▶ _Work required_:
Where a line of the data holds the word "Здоровье", copy that line.

-------- Source material --------

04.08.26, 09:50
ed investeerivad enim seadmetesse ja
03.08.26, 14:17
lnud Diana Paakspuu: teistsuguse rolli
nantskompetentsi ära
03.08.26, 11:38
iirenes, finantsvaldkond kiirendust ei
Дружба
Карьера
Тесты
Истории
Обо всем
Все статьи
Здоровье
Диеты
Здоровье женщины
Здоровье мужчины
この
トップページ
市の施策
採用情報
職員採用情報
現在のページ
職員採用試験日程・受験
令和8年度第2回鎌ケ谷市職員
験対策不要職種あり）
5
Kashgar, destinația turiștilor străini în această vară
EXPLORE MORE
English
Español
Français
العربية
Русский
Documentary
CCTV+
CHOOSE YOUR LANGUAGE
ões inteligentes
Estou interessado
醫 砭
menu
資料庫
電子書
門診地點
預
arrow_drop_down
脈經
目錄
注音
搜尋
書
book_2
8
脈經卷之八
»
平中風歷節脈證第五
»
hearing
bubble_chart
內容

--------
-------- Source material --------

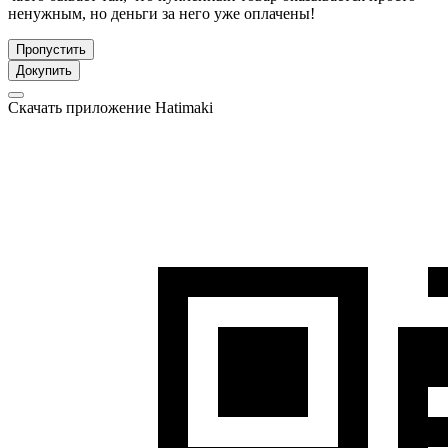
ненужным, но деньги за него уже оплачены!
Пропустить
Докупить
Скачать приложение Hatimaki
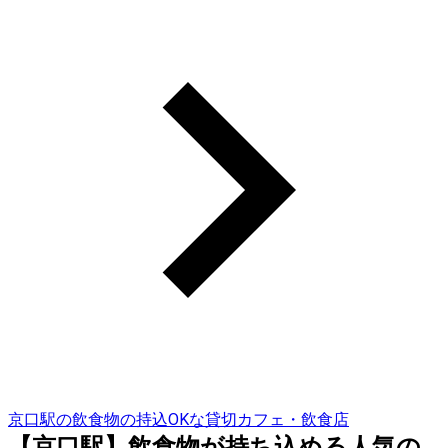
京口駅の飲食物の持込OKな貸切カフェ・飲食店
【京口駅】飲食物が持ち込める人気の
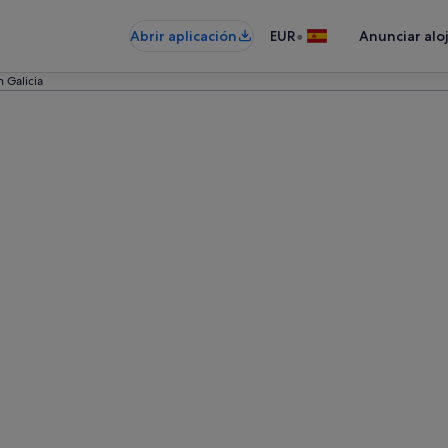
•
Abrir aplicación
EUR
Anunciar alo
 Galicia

--------

▶ _Response to the task_:
Здоровье
Здоровье женщины
Здоровье мужчины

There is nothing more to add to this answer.